Posted by on Dec 14, 2014 in All-One, Fear of Living Joy | 0 comments

9. Day 14:  Joy In “Muddy Boots Welcome”

One of the biggest surprises in coming to England has been in discovering walking; what I thought it was, what it is here and the huge gap in between.  You may remember that I started walking daily as inspired by Holy Spirit, long before even deciding to go on this trip.  Not ever registering as an athlete of any kind, walking suited me in that I do it naturally therefore “walking” as health encouraging exersize seemed an obvious next step (pun intended;).  I have been walking 2-3 miles a day for over six months.  My walking started not as a bid for bodily health exactly but as a practice for extending love to my fear of Every Day.  As our plans for this trip began to fall into place I looked forward to carrying on my daily walk in England.  I know there is a big walking culture here and thought I would fit right in.

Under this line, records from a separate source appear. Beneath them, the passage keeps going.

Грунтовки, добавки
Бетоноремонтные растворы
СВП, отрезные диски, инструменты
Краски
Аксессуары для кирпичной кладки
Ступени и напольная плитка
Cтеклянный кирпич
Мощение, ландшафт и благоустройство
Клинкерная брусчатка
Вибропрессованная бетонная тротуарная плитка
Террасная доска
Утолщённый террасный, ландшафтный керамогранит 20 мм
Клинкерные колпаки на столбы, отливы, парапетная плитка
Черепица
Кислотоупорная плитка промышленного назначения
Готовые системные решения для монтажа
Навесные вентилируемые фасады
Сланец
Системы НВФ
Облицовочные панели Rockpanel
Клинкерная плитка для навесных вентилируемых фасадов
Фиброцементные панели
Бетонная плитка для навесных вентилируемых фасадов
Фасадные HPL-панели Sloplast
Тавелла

My first surprise re walking came in London where daily life required so much walking (some days we had done five miles just sight seeing and getting in and out of the tube stations) that there wasn’t time or need to “go for a walk”.  My practice of writing and blogging to maintain mindful awareness of my connection to Holy Spirit was going strong so my daily walk with HS could morph into true daily walking as a matter of course.

Walking to Boots Folly

Walking to Boots Folly

My next surprise came in Devon, where again I thought “Oh how lovely!  We can walk in the country!” and I discovered walking in the country meant cohabiting with traffic traveling at 60mph on a two (oft times down to one) land road.  This seemed the equivalent to me of taking a walk on Highway 99 in California in the Valley; dangerous, unthinkable and way above my willingness.

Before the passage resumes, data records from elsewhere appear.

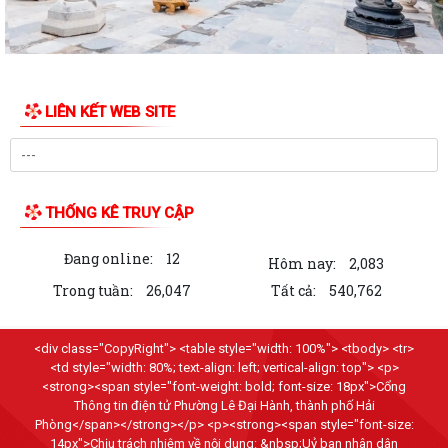
LIÊN KẾT WEB SITE
THỐNG KÊ TRUY CẬP
Đang online:
12
Hôm nay:
2,083
Trong tuần:
26,047
Tất cả:
540,762
<div class="CopyRight"> <table style="width: 100%"> <tbody> <tr>
<td style="width: 80%; text-align: left; vertical-align: top"> <p>
<strong><span style="font-weight: bold; font-size: 18px">Cổng
Thông tin điện tử Phường Lê Đại Hành, thành phố Hải
Phòng</span></strong></p> <p><strong><span style="font-size:
14px">Chịu trách nhiệm về nội dung: &nbsp;Uỷ ban nhân dân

Finally I arrive in the gorgeous, rugged hills of north Yorkshire and Derbyshire thinking, here is the best place.  I know people come all over to “walk” the Peak District so I imagine lovely paths, maybe even the odd loo along the way like on the American Rive Parkway (27 miles of walkable paths). HA!  I say again HA HA!!  I feel like a lumpkin come to town.  Firstly walking here is what we would call hiking.  It is serious, lengthy and requires guts and footwear I did not possess.  Walking here are foot paths which meander through private property which may contain sheep, deer, cattle and other wildlife I would probably shudder to think of.  I realize I am from the nursery school of walking faced with a PHD trail.  I did relent and buy a pair of lovely blue wellington boots because mud is a very real fact of life here.  Not a spot of mud on the shoe you can flick off with a leaf or stick but much that splashes up the legs and gets on the hem of pants, jackets and unsuspecting gloves.  This is serious mud which is a way of life for “walkers” in England.  I have always been somehwat fastidious and a lover of clean.  I did not play in the mud though might have, as a child, made a mud cake from adding a few teaspoons of water to brown dirt to make a small bowl of “batter” for my pretend tea party.  The mud here is deep, pervasive because of the wet climate and inescapable.

Love brings you home.

Love brings you home.

My revelation came yesterday as we were walking (my kind of walking in town from pub to shop) and I began noticing signs on pubs and tea rooms:  MUDDY BOOTS WELCOME.  What a difference from the normal reminders of “No shirt, no shoes, no service” I have seen in America.  This mecca of walkers, or hikers as I would say, tramp for miles around and to and from a myriad of picturesque villages and repair to the local pub for lunch or at the end of a multi mile march.  What relief and delight to walk into town covered in mud and see a MUDDY BOOTS WELCOME sign.  I realized I might be missing something with my tending to keep to the safe and clean byways.  I don’t know if I am yet ready to strike out into the mountainous local climbs but I do own my own pair of wellies now and my willingness is growing.  Who knows?  I might even strike out across a field in the Lake District and surprise myself.  For now, one of my favorite memories was the short “walk” we took to Boots Folly (so named, no doubt, because the mud could suck a boot right of an ill planted foot).  A very Wuthering Heights sort of walk complete with piercing wind, rugged hills and nosy sheep.

The MUDDY BOOTS WELCOME sign will now be my reminder that walking with the Holy Spirit can and will take me through unknown terrain requiring things I didn’t even know I needed and that all will be revealed as needed.  Joy is MUDDY BOOTS WELCOME indeed!